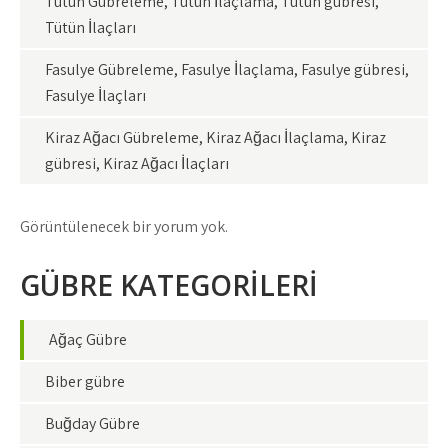
Tütün Gübreleme, Tütün İlaçlama, Tütün gübresi,
Tütün İlaçları
Fasulye Gübreleme, Fasulye İlaçlama, Fasulye gübresi,
Fasulye İlaçları
Kiraz Ağacı Gübreleme, Kiraz Ağacı İlaçlama, Kiraz
gübresi, Kiraz Ağacı İlaçları
Görüntülenecek bir yorum yok.
GÜBRE KATEGORİLERİ
Ağaç Gübre
Biber gübre
Buğday Gübre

* * *

__Work order__:
Wherever the string "Gübreleme" appears in the entries above, return the line it appears on.

__Solution__:
Tütün Gübreleme, Tütün İlaçlama, Tütün gübresi,
Fasulye Gübreleme, Fasulye İlaçlama, Fasulye gübresi,
Kiraz Ağacı Gübreleme, Kiraz Ağacı İlaçlama, Kiraz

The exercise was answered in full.